Telegraphic phrasing comes across as rude. Always wrap requests with "Sorry" or "Could you".
Sounds wrong
Bye-bye, kisses.
Natural
Take care — speak soon.
Endearments don't cross into professional or formal calls in English.

Cultural notes

  • In the US and UK, voicemail is the default when no one answers. Always leave one if it's important — silence is often interpreted as nothing urgent.
  • Don't apologise for having an accent. Most people on the other end don't care; they care that you're polite and clear.
  • Numbers are read out one digit at a time on the phone in English: "two-four-five", not "two hundred forty-five". Same with dates.

Tips from our tutors

Frequently asked

Can I practice without using actual audio?+
Yes — the tutor speaks aloud and you respond, so it's as audio-only as you want it. The transcript is on screen if you want to read along.
What if my pronunciation isn't great?+
The tutor will pick up most accents reliably and will clarify when not. That clarification practice is exactly the skill you need on real phone calls.
How many lessons before I stop dreading work calls?+
Three or four with mixed scenarios. Add specific role-plays for your job (sales, support, scheduling) for faster gains.

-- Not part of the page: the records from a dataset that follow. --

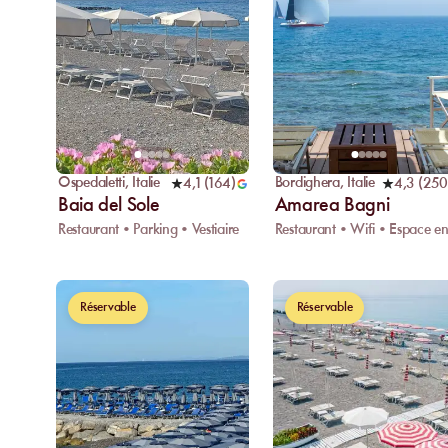
Ospedaletti
,
Italie
Bordighera
,
Italie
4,1
(
164
)
4,3
(
250
Baia del Sole
Amarea Bagni
Restaurant • Parking • Vestiaire
Réservable
Réservable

Beginner, intermediate, advanced

Tell the tutor your level at the start of the lesson and the conversation adjusts. Same topic, different depth.

beginner

Phone-call basics. Leave a short voicemail, give your name, ask the other person to slow down. The tutor speaks in clear, predictable phone English.

  • Leave a 3-sentence voicemail.
  • Ask "could you say that more slowly?" without panicking.
  • Give your phone number digit by digit in English.
intermediate

Real working calls. Schedule, reschedule, transfer, follow up. The tutor plays a polite-but-busy receptionist or colleague.

  • Schedule and reschedule a meeting on a call.
  • Take and leave a message for a colleague.
  • Recover from a bad line ("you're breaking up").
advanced

Difficult-conversation phone English. An angry customer, a missed deadline, a contract negotiation. Native pace, neutral register, no scripts.

  • De-escalate an angry customer without losing authority.
  • Negotiate a deadline or scope change politely.
  • Match the formality of the other side's register without a beat.